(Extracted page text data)

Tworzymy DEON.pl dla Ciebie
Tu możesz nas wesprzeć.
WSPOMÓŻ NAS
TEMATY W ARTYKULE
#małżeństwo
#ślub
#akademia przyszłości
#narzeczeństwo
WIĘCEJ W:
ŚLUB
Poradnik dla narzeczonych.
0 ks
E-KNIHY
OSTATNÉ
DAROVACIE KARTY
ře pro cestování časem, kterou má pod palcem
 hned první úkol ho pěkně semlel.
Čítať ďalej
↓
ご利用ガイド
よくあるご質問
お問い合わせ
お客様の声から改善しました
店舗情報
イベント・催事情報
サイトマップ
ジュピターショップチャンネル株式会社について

* * *

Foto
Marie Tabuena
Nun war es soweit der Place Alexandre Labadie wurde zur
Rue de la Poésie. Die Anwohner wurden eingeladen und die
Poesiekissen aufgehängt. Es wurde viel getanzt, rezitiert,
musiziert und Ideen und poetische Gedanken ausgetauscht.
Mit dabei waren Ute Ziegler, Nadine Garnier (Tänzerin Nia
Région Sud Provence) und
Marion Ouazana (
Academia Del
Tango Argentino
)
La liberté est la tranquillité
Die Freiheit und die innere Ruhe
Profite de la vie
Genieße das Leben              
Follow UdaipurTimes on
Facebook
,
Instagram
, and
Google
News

Problem: Start with the line above that contains "WSPOMÓŻ NAS" and stop after the line that contains "ジュピターショップチャンネル株式会社について". Output those lines exactly, and only those.

Response box:
WSPOMÓŻ NAS
TEMATY W ARTYKULE
#małżeństwo
#ślub
#akademia przyszłości
#narzeczeństwo
WIĘCEJ W:
ŚLUB
Poradnik dla narzeczonych.
0 ks
E-KNIHY
OSTATNÉ
DAROVACIE KARTY
ře pro cestování časem, kterou má pod palcem
 hned první úkol ho pěkně semlel.
Čítať ďalej
↓
ご利用ガイド
よくあるご質問
お問い合わせ
お客様の声から改善しました
店舗情報
イベント・催事情報
サイトマップ
ジュピターショップチャンネル株式会社について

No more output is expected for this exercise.